Na medida em que a situação de tutela pretendida é originada de uma relação de
consumo, pressupõe-se maior amplitude à troca de informações, justamente porque
passa o titular da informação a utilizar-se de seus dados pelo interesse voltado à
promoção de ações junto a uma esfera pública de relacionamento.
Diferente é o caso para aquelas hipóteses concretas em que, mesmo se tratando de gestão de banco de dados e de transmissão de informações nominativas,
não exista a configuração de uma relação de consumo e, sim, de uma relação da
vida civil do indivíduo. Nesse caso, nada impede o acolhimento da hipótese de uma
responsabilização civil sem aferição de culpa, pela aplicação simultânea dos artigos
21 e 187 do Código Civil. Obviamente, exigindo do intérprete jurídico a necessária
ponderação de princípios, na análise de liberdades colidentes.
De toda forma, essencial é reconhecer, pelo trabalho dos tribunais, uma preocupação específica com o problema da transmissão de dados pessoais e a correlata
necessidade de estabelecimento de uma devida garantia à proteção da intimidade e
da vida privada. Ainda que não se traduza tal preocupação por meio de uma lei especial ou mesmo pela identificação de um direito autônomo decorrente do conceito de
“autodeterminação informativa”, impõe-se reconhecer uma estrutura, segura e capaz
de identificar seriedade no tratamento da matéria pelo intérprete, que, de forma alguma, afaste a aplicação de uma teoria das esferas e de princípios de exclusividade
e proporcionalidade na análise do tratamento dispensado aos dados nominativos.

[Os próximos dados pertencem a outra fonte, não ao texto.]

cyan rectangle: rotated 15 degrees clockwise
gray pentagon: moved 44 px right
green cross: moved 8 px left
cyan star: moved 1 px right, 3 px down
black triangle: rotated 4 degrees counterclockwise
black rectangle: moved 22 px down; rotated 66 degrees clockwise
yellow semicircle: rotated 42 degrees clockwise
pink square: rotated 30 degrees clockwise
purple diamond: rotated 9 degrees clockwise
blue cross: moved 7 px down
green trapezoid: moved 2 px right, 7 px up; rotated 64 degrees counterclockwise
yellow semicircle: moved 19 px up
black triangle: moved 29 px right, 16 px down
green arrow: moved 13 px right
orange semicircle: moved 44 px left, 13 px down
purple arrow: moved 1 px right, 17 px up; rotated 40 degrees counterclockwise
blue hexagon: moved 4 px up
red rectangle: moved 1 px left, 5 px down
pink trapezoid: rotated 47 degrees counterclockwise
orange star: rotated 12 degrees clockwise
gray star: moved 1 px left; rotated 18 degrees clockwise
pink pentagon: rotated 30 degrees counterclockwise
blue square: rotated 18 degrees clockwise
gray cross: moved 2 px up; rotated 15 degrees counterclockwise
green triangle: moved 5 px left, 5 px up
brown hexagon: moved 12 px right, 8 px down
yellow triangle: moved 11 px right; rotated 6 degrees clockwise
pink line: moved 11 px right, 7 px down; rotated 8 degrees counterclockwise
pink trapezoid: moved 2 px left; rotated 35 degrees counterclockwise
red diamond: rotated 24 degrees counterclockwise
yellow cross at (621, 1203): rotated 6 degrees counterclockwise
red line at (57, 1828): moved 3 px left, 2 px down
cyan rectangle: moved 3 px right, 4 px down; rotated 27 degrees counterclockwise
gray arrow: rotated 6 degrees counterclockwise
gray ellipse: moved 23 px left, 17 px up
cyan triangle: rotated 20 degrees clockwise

E isto, porque é relevante a apreciação de princípios pertinentes à matéria, como
aqueles relativos ao acesso, à veracidade da informação, ao esquecimento e à transmissão de dados nominativos.
Por certo, empiricamente, o problema da titularidade sobre dados pessoais é o
que mais aproxima as esferas pública e privada de uma zona intermediária entre o
oculto e o exibido. Tal constatação não afasta o exame das possibilidades jurídicas
também implicadas em concreto. Ao contrário, por si só, passa a exigir atenção especial do intérprete, a fim de que promova uma argumentação coerente na apreciação
da colisão de direitos fundamentais, quando evidenciada esta na situação real de
conflito entre liberdades.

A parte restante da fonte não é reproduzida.